CHAPTER XXIX.
The Spirit Irresistibly Moves Pharaoh Phrique to Testify of Freedom, Equality and Justice.—Which Shows that Satan Can Sometimes be Exceedingly Pious.—Phrique Overdoes His Part and Nearly Wrecks the Bamboozle.—Mak Tinley to the Rescue.
HARDLY had Carnivorous resumed his seat, when there was a great commotion among the fleas behind. It was caused by Pharaoh Phrique, upon whom the Spirit of Prophecy had just descended. Rising, he shouted, “I want to testify. Oh, I shall burst if I don’t testify.”
To whom De Little Wit Blatherskite said: “Brother, nothing hinders that thou testify. Come forward then, and testify, and the Lord be with thee.”
Then Pharaoh Phrique hasted and ran, and tumbled over several of the other fleas, and having made profound obeisance to the Flag, he opened his mouth to speak, but he could not; for a great emotion seized him and shook him, and he wept with a great weeping greatly. Whereat all the fleas sympathetically wept also, while all the dogs wondered.

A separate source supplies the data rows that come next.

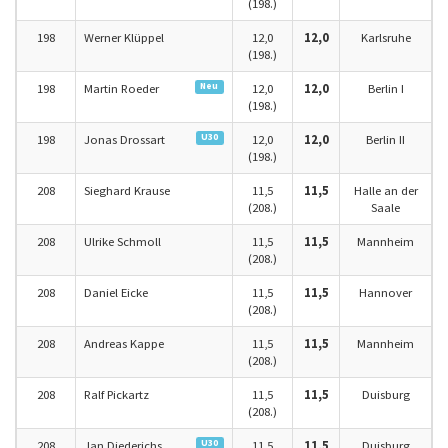
(198.)
198
Werner Klüppel
12,0
12,0
Karlsruhe
(198.)
Neu
198
Martin Roeder
12,0
12,0
Berlin I
(198.)
U30
198
Jonas Drossart
12,0
12,0
Berlin II
(198.)
208
Sieghard Krause
11,5
11,5
Halle an der
(208.)
Saale
208
Ulrike Schmoll
11,5
11,5
Mannheim
(208.)
208
Daniel Eicke
11,5
11,5
Hannover
(208.)
208
Andreas Kappe
11,5
11,5
Mannheim
(208.)
208
Ralf Pickartz
11,5
11,5
Duisburg
(208.)
U30
208
Jan Diederichs
11,5
11,5
Duisburg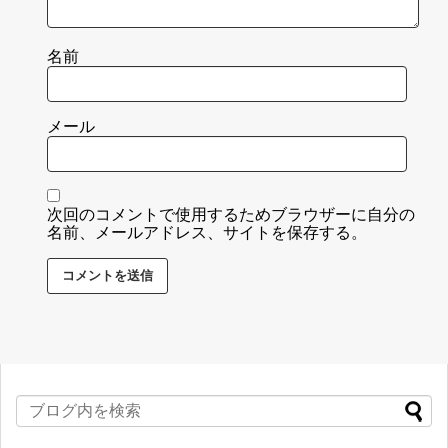
名前
メール
次回のコメントで使用するためブラウザーに自分の
名前、メールアドレス、サイトを保存する。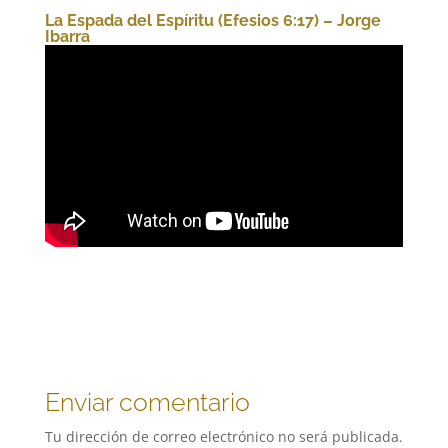
La Espada del Espíritu (Efesios 6:17) – Jorge
Ibarra
Enviar comentario
Tu dirección de correo electrónico no será publicada.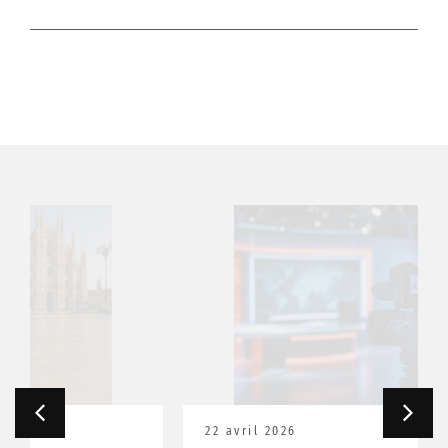
22 avril 2026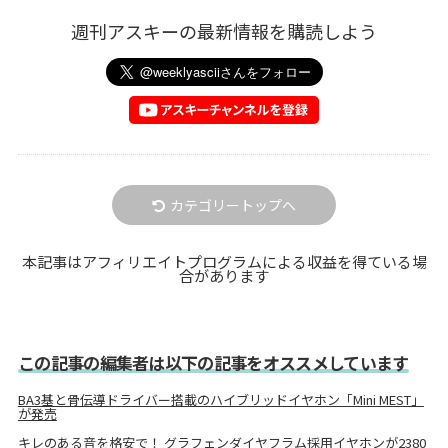
週刊アスキーの最新情報を購読しよう
カテゴリートップへ
本記事はアフィリエイトプログラムによる収益を得ている場
合があります
この記事の編集者は以下の記事をオススメしています
BA3基と骨伝導ドライバー搭載のハイブリッドイヤホン「Mini MEST」
が発売
キレのある音を格安で！ グラフェンダイヤフラム採用イヤホンが2380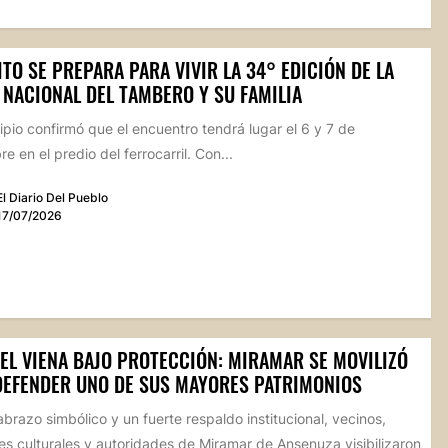
TO SE PREPARA PARA VIVIR LA 34° EDICIÓN DE LA
 NACIONAL DEL TAMBERO Y SU FAMILIA
ipio confirmó que el encuentro tendrá lugar el 6 y 7 de
e en el predio del ferrocarril. Con...
El Diario Del Pueblo
17/07/2026
TEL VIENA BAJO PROTECCIÓN: MIRAMAR SE MOVILIZÓ
DEFENDER UNO DE SUS MAYORES PATRIMONIOS
brazo simbólico y un fuerte respaldo institucional, vecinos,
es culturales y autoridades de Miramar de Ansenuza visibilizaron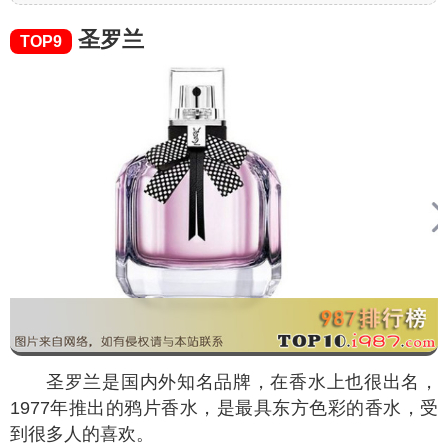
圣罗兰
TOP9
圣罗兰是国内外知名品牌，在香水上也很出名，
1977年推出的鸦片香水，是最具东方色彩的香水，受
到很多人的喜欢。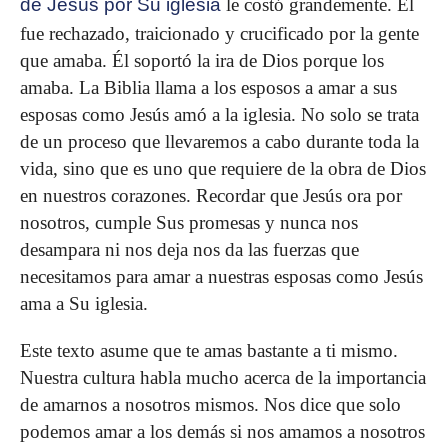
de Jesús por Su iglesia
le costó grandemente. Él
fue rechazado, traicionado y crucificado por la gente
que amaba. Él soportó la ira de Dios porque los
amaba. La Biblia llama a los esposos a amar a sus
esposas como Jesús amó a la iglesia. No solo se trata
de un proceso que llevaremos a cabo durante toda la
vida, sino que es uno que requiere de la obra de Dios
en nuestros corazones. Recordar que Jesús ora por
nosotros, cumple Sus promesas y nunca nos
desampara ni nos deja nos da las fuerzas que
necesitamos para amar a nuestras esposas como Jesús
ama a Su iglesia.
Este texto asume que te amas bastante a ti mismo.
Nuestra cultura habla mucho acerca de la importancia
de amarnos a nosotros mismos. Nos dice que solo
podemos amar a los demás si nos amamos a nosotros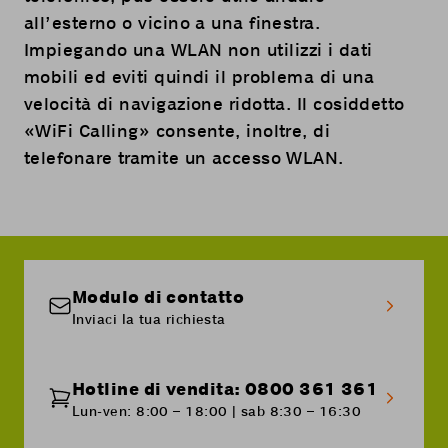
all’esterno o vicino a una finestra.
Impiegando una WLAN non utilizzi i dati
mobili ed eviti quindi il problema di una
velocità di navigazione ridotta. Il cosiddetto
«WiFi Calling» consente, inoltre, di
telefonare tramite un accesso WLAN.
Modulo di contatto
Inviaci la tua richiesta
Hotline di vendita: 0800 361 361
Lun-ven: 8:00 – 18:00 | sab 8:30 – 16:30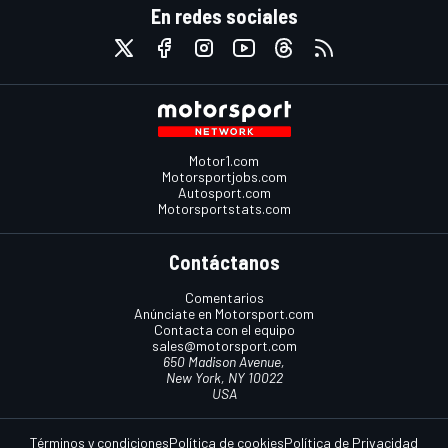
En redes sociales
Motor1.com
Motorsportjobs.com
Autosport.com
Motorsportstats.com
Contáctanos
Comentarios
Anúnciate en Motorsport.com
Contacta con el equipo
sales@motorsport.com
650 Madison Avenue,
New York, NY 10022
USA
Términos y condiciones
Política de cookies
Política de Privacidad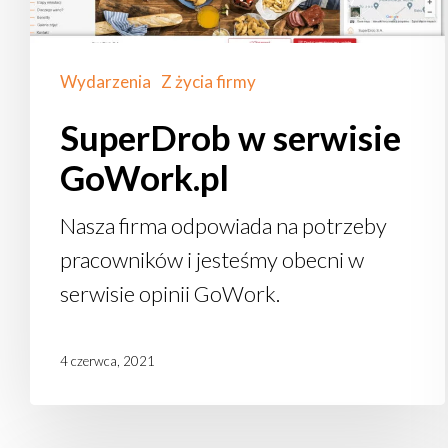
Wydarzenia
Z życia firmy
SuperDrob w serwisie
GoWork.pl
Nasza firma odpowiada na potrzeby
pracowników i jesteśmy obecni w
serwisie opinii GoWork.
4 czerwca, 2021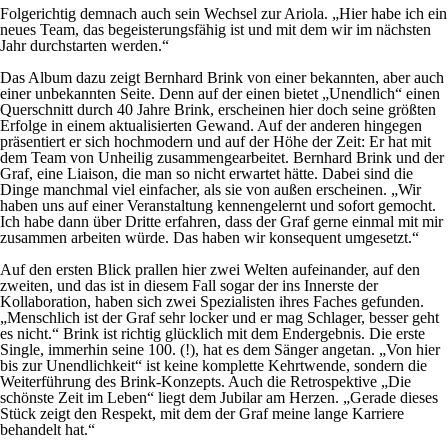
Folgerichtig demnach auch sein Wechsel zur Ariola. „Hier habe ich ein
neues Team, das begeisterungsfähig ist und mit dem wir im nächsten
Jahr durchstarten werden.“
Das Album dazu zeigt Bernhard Brink von einer bekannten, aber auch
einer unbekannten Seite. Denn auf der einen bietet „Unendlich“ einen
Querschnitt durch 40 Jahre Brink, erscheinen hier doch seine größten
Erfolge in einem aktualisierten Gewand. Auf der anderen hingegen
präsentiert er sich hochmodern und auf der Höhe der Zeit: Er hat mit
dem Team von Unheilig zusammengearbeitet. Bernhard Brink und der
Graf, eine Liaison, die man so nicht erwartet hätte. Dabei sind die
Dinge manchmal viel einfacher, als sie von außen erscheinen. „Wir
haben uns auf einer Veranstaltung kennengelernt und sofort gemocht.
Ich habe dann über Dritte erfahren, dass der Graf gerne einmal mit mir
zusammen arbeiten würde. Das haben wir konsequent umgesetzt.“
Auf den ersten Blick prallen hier zwei Welten aufeinander, auf den
zweiten, und das ist in diesem Fall sogar der ins Innerste der
Kollaboration, haben sich zwei Spezialisten ihres Faches gefunden.
„Menschlich ist der Graf sehr locker und er mag Schlager, besser geht
es nicht.“ Brink ist richtig glücklich mit dem Endergebnis. Die erste
Single, immerhin seine 100. (!), hat es dem Sänger angetan. „Von hier
bis zur Unendlichkeit“ ist keine komplette Kehrtwende, sondern die
Weiterführung des Brink-Konzepts. Auch die Retrospektive „Die
schönste Zeit im Leben“ liegt dem Jubilar am Herzen. „Gerade dieses
Stück zeigt den Respekt, mit dem der Graf meine lange Karriere
behandelt hat.“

After a short time, however, he found utterance, and in broken accents began: “Oh, Brethren, dogs and fleas; never did I fully realize until my beloved partner, Andronicus Carnivorous, was testifying as to what this, our glorious Flag, had done for his soul and body, the infinite blessings it brings to us all. I said to myself, while he was testifying, ‘Oh! If this poor God-forgotten foreigner, born under a bloody flag, where Liberty was never heard of, where equality and fraternity are words of incomprehensible jargon, could come here, and in the space of a few short years could have his mind so wonderfully enlarged and ennobled, and his soul so saturated with the sacred principles of freedom, as he has evidenced to us to-day, Oh! what a home of Liberty our country must be!’ And, I tell you, brethren (and it’s a fact we nativeborners may be justly proud of), this just shows that the very air here is Liberty, by which, the moment any one breathes it, he is made free. And, above all, let us remember, and never forget, that WE made this free air, and this free country; that is, OUR FATHERS and WE. They laid the foundations of Liberty, roughly and according to the light they had; but it was, by an all-wise Providence, who foreknew our coming, reserved unto US—with our more acute appreciation of, and more advanced education in, the principles of true freedom—to rear therefrom the finished superstructure, the biggest, grandest, and most gorgeously beautiful Temple of Liberty the world ever saw.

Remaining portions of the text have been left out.